The great joy of the web is in serendipitous discovery; finding those nuggets of knowledge we never knew existed. Great projects to expand the sum of human knowledge are now, thanks to the web, well within our grasp, from efforts to digitise the previously unpublished words of Isaac Newton to attempts to document the Salem witch trials of the 17th century. Will your networks deliver information of this breadth? Unlikely. How successful can we ever be in finding experts on subjects in which we have no expertise? The filter is only effective if we can work out how to build it.

Filtering a firehose turns out to be just as challenging as drinking from one. What if the digital age's spikiest irony is that as information becomes less scarce, its very abundance becomes the biggest barrier to access? Consider Google. Its dominance of search has produced an unintended and damaging consequence in the organisation of the world's information. The highest ranked articles achieve their position as a result of the number of web links to that content. The objective is relevance, but the system often promotes the mundane and popular over the rare and treasured. As Nieman Journalism Lab's Maria Popover writes:

"An esoteric piece of content, however valuable and interesting, will remain confined to the niche community of scholars and hobbyists who have linked to it, ranking it low enough in Google's search results to prevent all but those actively seeking it out from accessing it and engaging with it. Instead, the trivial thrives and the remarkable remains rare."

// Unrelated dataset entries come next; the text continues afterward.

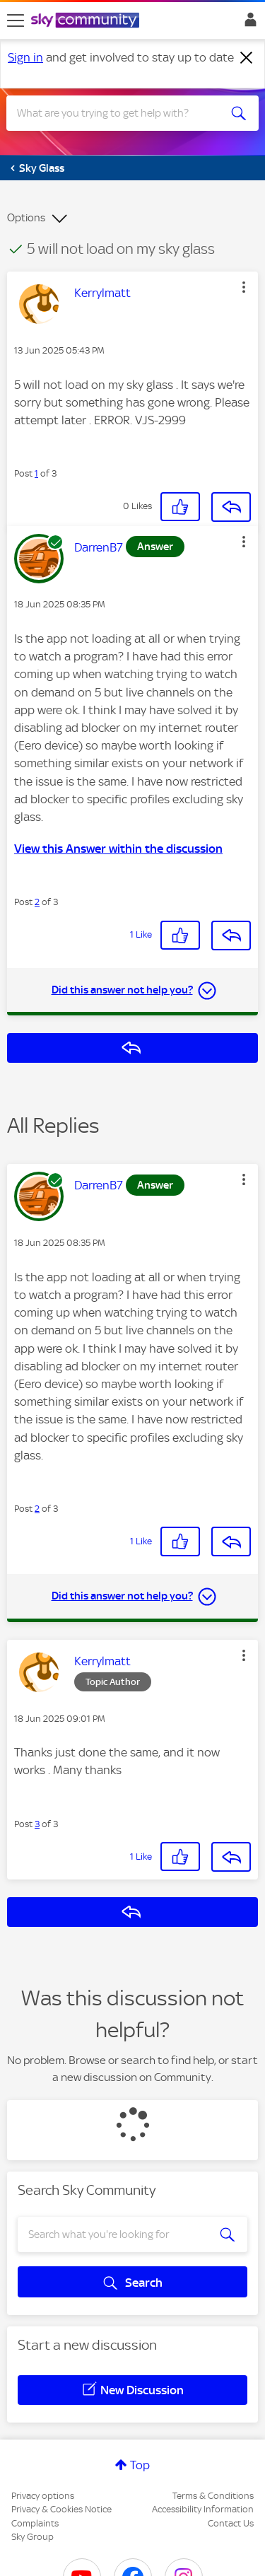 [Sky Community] (87, 21)
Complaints (35, 2523)
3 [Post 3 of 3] (37, 1824)
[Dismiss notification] (246, 58)
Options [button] (26, 217)
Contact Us (231, 2523)
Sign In (247, 23)
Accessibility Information (203, 2509)
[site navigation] (15, 20)
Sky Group (32, 2536)
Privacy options (42, 2495)
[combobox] (119, 113)
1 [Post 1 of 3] (36, 473)
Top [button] (140, 2465)
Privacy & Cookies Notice (61, 2509)
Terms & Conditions (213, 2495)
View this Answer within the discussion (118, 848)
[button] (244, 287)
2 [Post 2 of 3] (37, 902)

Through Google's lens, all of the information we require is available, but how accessible is it? How many of us does it reach? It's one thing to organise the world's information, to claim it as "universally accessible", but it's quite another to propagate a system of accessibility that rewards popularity over value. In Google's glass, the trivial floats right to the top, an oily viscous of marginal data.

Shirky may have been right about the filter, but that filter is in need of a good clean. Google's attempt to socialise the processing of content is a good start. Google+ divides relevance into circles, making it easier for the right content to be promoted to the right people. Another way is to take the filter straight to the search engine. Bing's ambitions to become a "decision engine" are underpinned by its links with Facebook, which allow it to deliver search results that are punctuated with the recommendations of friends.

This so-called "socialisation of search" returns us to our original question: how much faith can we really have in our own networks? It's an apposite question for those of us obsessed with the numbers. If SEO is largely a popularity contest, what does that make our quest for social capital? While the ultimate goal is more friends, more clicks and more visibility, social search will always struggle for relevance. How do you decide what's important with 5,000 friends clamouring for attention?

But social search does have its own built-in editor. Perhaps over time, the links between our search queries and our friends' recommendations may come to influence the very make-up of our networks. After all, bad advice is an effective filter, too.